His show is similarly in homage to a holiday favorite, and is dubbed “It WAS a Wonderful Life.”
The one-hour-plus presentation is less revue and more monologue cycle. It is built on the premise that the long-term residents of the famous Buffalo cemetery have come to share their holiday memories.
What sounds like a morose, potentially morbid display of friendly ghosts and black-and-white nostalgia, is actually a delightfully salient little piece.
His cast of 10, including himself as John Lay Jr., the first person buried there, in 1850, is well tuned to the objectives in this production. It is a show about the past, but given the legacies involved, it’s as relevant to us today as it was to them then.
Leann Trautman is delightful as Martha Williams, a founder of Children’s Hospital of Buffalo. She speaks of the first site for the hospital, near the current (and soon to be vacated) Bryant Street location. Christopher Standart is Robert B. Adam, a founder of the Adam, Meldrum & Anderson (AM&A’s) department store, now in various stages of residential and commercial remodeling.
Mary Ryan’s exquisite turn as Dorothy Goetz Berlin, the first wife of composer Irving Berlin, is exceptionally in its place. Ryan’s brief appearance is a joy.
Gerry Maher turns on his charm as Dr.
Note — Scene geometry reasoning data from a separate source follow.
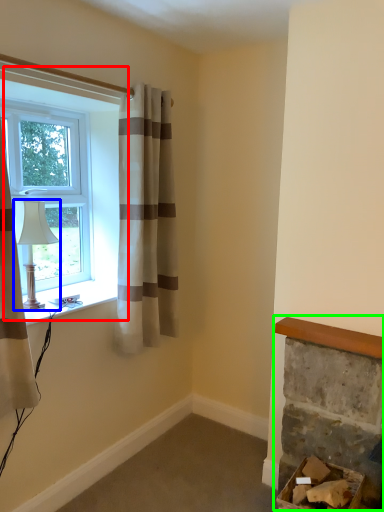 Question: Considering the real-world distances, which object is farthest from window (highlighted by a red box)? lamp (highlighted by a blue box) or fireplace (highlighted by a green box)?

Choices:
 (A) lamp
 (B) fireplace

Answer: (B) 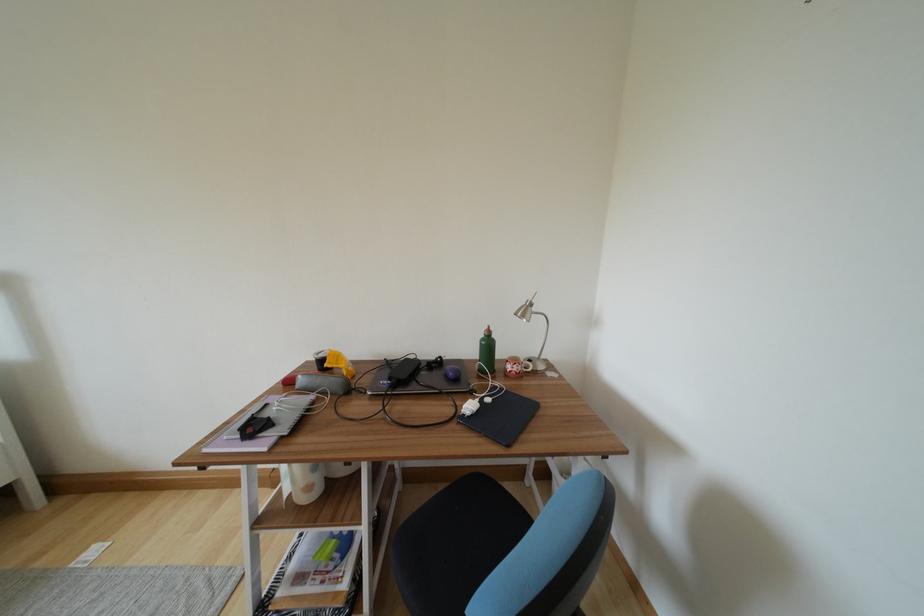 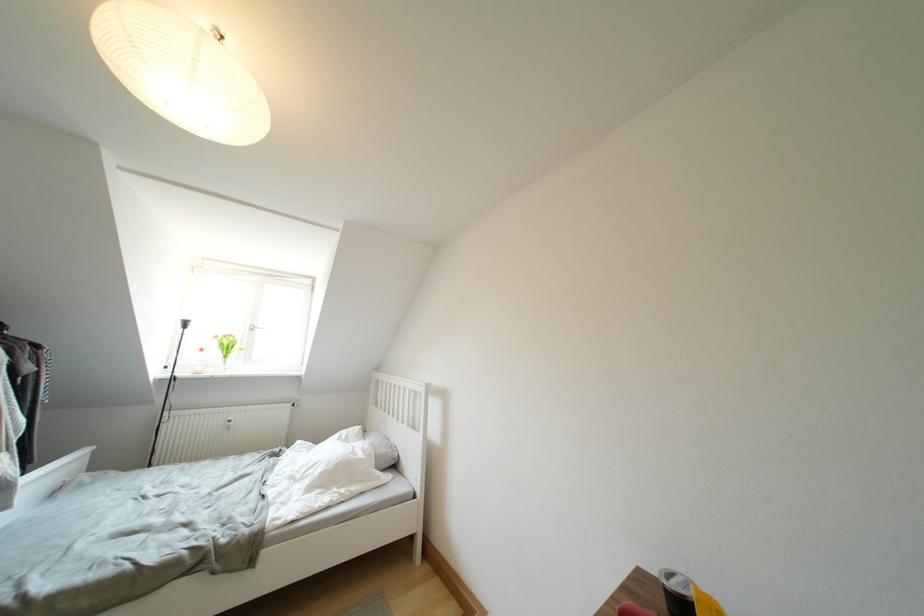 First-person continuous shooting, in which direction is the camera rotating?

The camera rotated toward left-up. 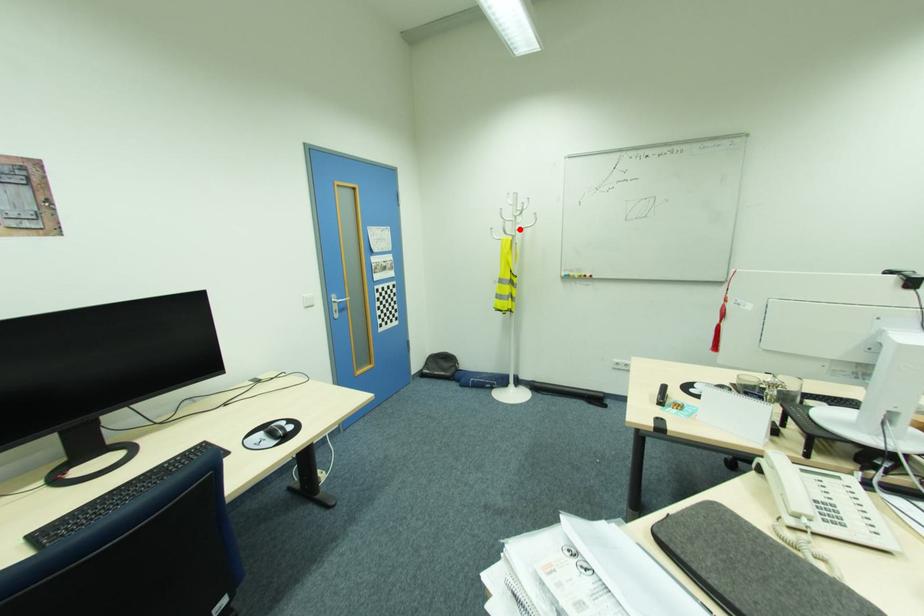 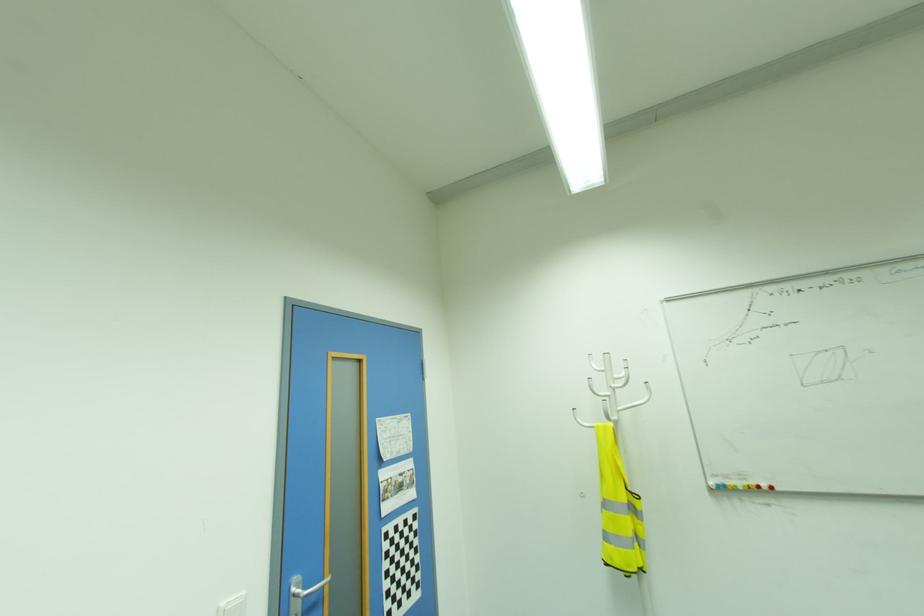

Frederick A. Cook, the lovably questionable local man who claimed to have discovered the North Pole. His comedic relief is joined by Timothy Finnegan’s Al Boasberg, a Jewish comedian who wrote for Jack Benny and George Burns, among others. Their teasing volleys add lightness to what could have been a weird wake.
The show works precisely because of measured moments like this. Demerly understands the underbelly of sentiment, which is actual warmth, rich musical harmony (aided by music director and pianist Michael Hake), and truthful, authentic grasps at what is both a delightful and mindful time of year.
Three and one half stars (Out of four)
What: “It WAS a Wonderful Life”
When: Through Jan. 5 (2 p.m. Wednesday and Thursday, 11 a.m. and 2 p.m. Friday through Sunday)
Where: Forest Lawn Cemetery Chapel, 1411 Delaware Ave.